Beach’s flights of fancy are ably supported by the rhythm section of drummer Rod Morgenstein (also of the Dixie Dregs), guitarist/keyboardist Paul Taylor, and Kip Winger himself on bass. The interesting thing about them is that while each musician is individually extremely capable, they all rein in their shredding impulses to serve the song and they do it well. Winger’s bass work is minimalistic and pulsing and plays the most constant supporting rhythmic role. Morgenstein’s work is extremely understated but he still finds ways to shine in completely unobtrusive ways. Taylor’s keyboard work is often what ties the songs together and provides some of the prettiest melodic counterpoints on the album.

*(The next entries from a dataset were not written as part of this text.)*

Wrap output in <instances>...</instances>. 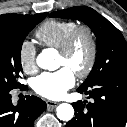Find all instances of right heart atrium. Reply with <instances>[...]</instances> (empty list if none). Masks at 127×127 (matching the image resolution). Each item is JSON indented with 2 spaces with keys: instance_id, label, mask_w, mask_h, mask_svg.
<instances>
[{
  "instance_id": "right-heart-atrium-1",
  "label": "right heart atrium",
  "mask_w": 127,
  "mask_h": 127,
  "mask_svg": "<svg viewBox=\"0 0 127 127\" xmlns=\"http://www.w3.org/2000/svg\"><path fill=\"white\" fill-rule=\"evenodd\" d=\"M18 55L20 64L26 73H34L37 70V51L31 41L24 40L20 44Z\"/></svg>"
}]
</instances>
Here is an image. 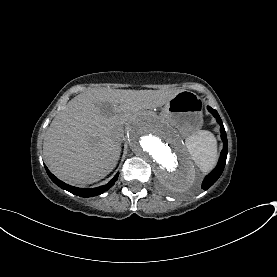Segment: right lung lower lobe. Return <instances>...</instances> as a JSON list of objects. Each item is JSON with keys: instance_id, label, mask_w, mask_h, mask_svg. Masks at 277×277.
Listing matches in <instances>:
<instances>
[{"instance_id": "1", "label": "right lung lower lobe", "mask_w": 277, "mask_h": 277, "mask_svg": "<svg viewBox=\"0 0 277 277\" xmlns=\"http://www.w3.org/2000/svg\"><path fill=\"white\" fill-rule=\"evenodd\" d=\"M45 169L47 171V174L51 178V180L56 185H58L62 189H65V190L71 192L72 194L78 195L80 197H92V196H97L99 194H102L103 192L107 191L110 187H112L114 185V183L116 182V180L118 178V175H119V173H117L114 176V178L104 186H100V187L92 188V189H82V188H77V187L70 186V185L60 181L47 169L46 166H45Z\"/></svg>"}]
</instances>
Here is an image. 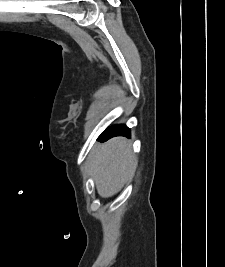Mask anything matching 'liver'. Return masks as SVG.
<instances>
[{
    "mask_svg": "<svg viewBox=\"0 0 225 267\" xmlns=\"http://www.w3.org/2000/svg\"><path fill=\"white\" fill-rule=\"evenodd\" d=\"M136 167L137 159L130 141L116 137L94 146L85 162L84 173L93 177L98 194L108 198L133 178Z\"/></svg>",
    "mask_w": 225,
    "mask_h": 267,
    "instance_id": "obj_1",
    "label": "liver"
}]
</instances>
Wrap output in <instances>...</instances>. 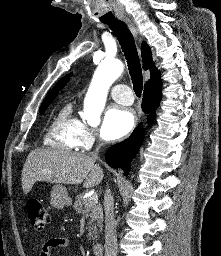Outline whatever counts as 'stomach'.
<instances>
[{"instance_id": "obj_1", "label": "stomach", "mask_w": 221, "mask_h": 256, "mask_svg": "<svg viewBox=\"0 0 221 256\" xmlns=\"http://www.w3.org/2000/svg\"><path fill=\"white\" fill-rule=\"evenodd\" d=\"M51 205L57 209H63L65 206L71 205V198L64 186L60 184L53 186L51 191Z\"/></svg>"}]
</instances>
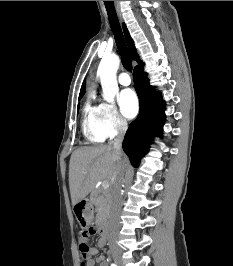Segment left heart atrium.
I'll return each mask as SVG.
<instances>
[{"label":"left heart atrium","mask_w":233,"mask_h":266,"mask_svg":"<svg viewBox=\"0 0 233 266\" xmlns=\"http://www.w3.org/2000/svg\"><path fill=\"white\" fill-rule=\"evenodd\" d=\"M118 103L122 115L127 119L134 118L139 109L138 98L131 89H124L119 93Z\"/></svg>","instance_id":"39dd6f15"}]
</instances>
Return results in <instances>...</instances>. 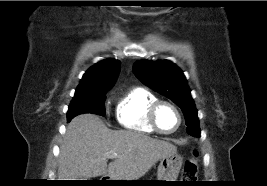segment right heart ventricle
<instances>
[{
	"mask_svg": "<svg viewBox=\"0 0 267 186\" xmlns=\"http://www.w3.org/2000/svg\"><path fill=\"white\" fill-rule=\"evenodd\" d=\"M157 97L142 87H136L124 95L116 106V119L119 126L127 131L154 134L155 130L148 122L150 105Z\"/></svg>",
	"mask_w": 267,
	"mask_h": 186,
	"instance_id": "1",
	"label": "right heart ventricle"
}]
</instances>
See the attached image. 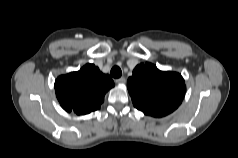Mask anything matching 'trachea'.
Returning <instances> with one entry per match:
<instances>
[{
  "instance_id": "trachea-1",
  "label": "trachea",
  "mask_w": 238,
  "mask_h": 158,
  "mask_svg": "<svg viewBox=\"0 0 238 158\" xmlns=\"http://www.w3.org/2000/svg\"><path fill=\"white\" fill-rule=\"evenodd\" d=\"M111 75L114 78H119L122 75V71H121V69L118 66H114L111 69Z\"/></svg>"
}]
</instances>
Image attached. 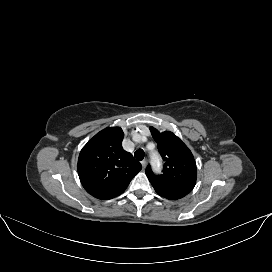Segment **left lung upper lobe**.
Wrapping results in <instances>:
<instances>
[{"mask_svg": "<svg viewBox=\"0 0 272 272\" xmlns=\"http://www.w3.org/2000/svg\"><path fill=\"white\" fill-rule=\"evenodd\" d=\"M151 134L165 161L163 174L155 175L150 165L146 175L155 191L170 200L183 198L190 193L196 183V162L188 147L172 132L160 133L150 127Z\"/></svg>", "mask_w": 272, "mask_h": 272, "instance_id": "obj_1", "label": "left lung upper lobe"}]
</instances>
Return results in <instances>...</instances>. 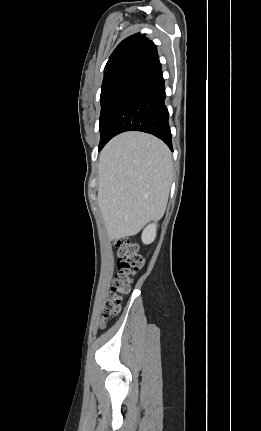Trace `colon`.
<instances>
[{"label": "colon", "instance_id": "obj_1", "mask_svg": "<svg viewBox=\"0 0 261 431\" xmlns=\"http://www.w3.org/2000/svg\"><path fill=\"white\" fill-rule=\"evenodd\" d=\"M118 256V271L101 317L103 326L107 319L115 316L120 310L122 296L130 290L133 275L143 266L144 259L139 253L138 245L124 238L114 244Z\"/></svg>", "mask_w": 261, "mask_h": 431}]
</instances>
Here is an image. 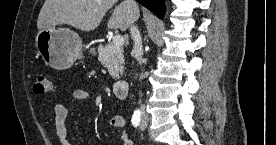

The end result is that if you removed the vocals and lyrics from the mix, the album shines as a muscular combination of hard and progressive rock. While the first half of the album consists of most of the bands singles and radio-ready material the deeper one gets into the album the more the band stretches out and impresses. The best combination of the band’s colliding aesthetics is the effervescent Heading for a Heartbreak
which combines insanely catchy vocal lines with undeniable musical progressiveness. However, the lead up to the song, consisting of Seventeen
(yes, despite the lyrics), Without the Night
, State of Emergency
, and Hangin’ On
are occasionally saccharine in parts, but manage to consistently sustain interest.
What made and broke Winger was Kip Winger. His singing here is often typical hair metal fare, but while Kip Winger only very occasionally breaks out of the David Lee Roth/Joe Elliot mold, he is arguably the best singer to come out of the hair metal scene. The hooks might not be original, but they’re still catchy and performed with terrific conviction and impressive range and tonality. In addition, his gift for composition will often outshine his habit for vocal cliché, if you let it.
Ultimately, Winger is hair metal for musicians. It’s compositionally excellent and performed admirably, but it’s also a relic of its time. Still, as far as ‘80s albums go there are few better than this one.